[Task material — start]
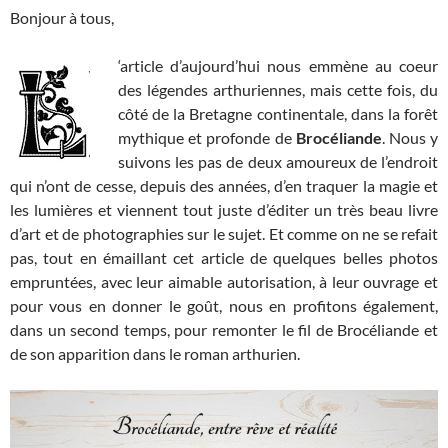
Bonjour à tous,
‘article d’aujourd’hui nous emmène au coeur
des légendes arthuriennes, mais cette fois, du
côté de la Bretagne continentale, dans la forêt
mythique et profonde de
Brocéliande
. Nous y
suivons les pas de deux amoureux de l’endroit
qui n’ont de cesse, depuis des années, d’en traquer la magie et
les lumières et viennent tout juste d’éditer un très beau livre
d’art et de photographies sur le sujet. Et comme on ne se refait
pas, tout en émaillant cet article de quelques belles photos
empruntées, avec leur aimable autorisation, à leur ouvrage et
pour vous en donner le goût, nous en profitons également,
dans un second temps, pour remonter le fil de Brocéliande et
de son apparition dans le roman arthurien.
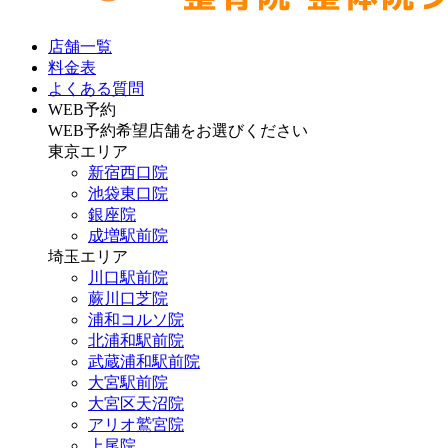
店舗一覧
料金表
よくある質問
WEB予約
WEB予約希望店舗をお選びください
東京エリア
新宿西口院
池袋東口院
銀座院
成増駅前院
埼玉エリア
川口駅前院
蕨川口芝院
浦和コルソ院
北浦和駅前院
武蔵浦和駅前院
大宮駅前院
大宮区天沼院
アリオ鷲宮院
上尾院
[Task material — finish]
Aim of the exercise: Everything in the preceding material must be transcribed exactly, except the images.

Output of the task:
Bonjour à tous,
‘article d’aujourd’hui nous emmène au coeur
des légendes arthuriennes, mais cette fois, du
côté de la Bretagne continentale, dans la forêt
mythique et profonde de
Brocéliande
. Nous y
suivons les pas de deux amoureux de l’endroit
qui n’ont de cesse, depuis des années, d’en traquer la magie et
les lumières et viennent tout juste d’éditer un très beau livre
d’art et de photographies sur le sujet. Et comme on ne se refait
pas, tout en émaillant cet article de quelques belles photos
empruntées, avec leur aimable autorisation, à leur ouvrage et
pour vous en donner le goût, nous en profitons également,
dans un second temps, pour remonter le fil de Brocéliande et
de son apparition dans le roman arthurien.
店舗一覧
料金表
よくある質問
WEB予約
WEB予約希望店舗をお選びください
東京エリア
新宿西口院
池袋東口院
銀座院
成増駅前院
埼玉エリア
川口駅前院
蕨川口芝院
浦和コルソ院
北浦和駅前院
武蔵浦和駅前院
大宮駅前院
大宮区天沼院
アリオ鷲宮院
上尾院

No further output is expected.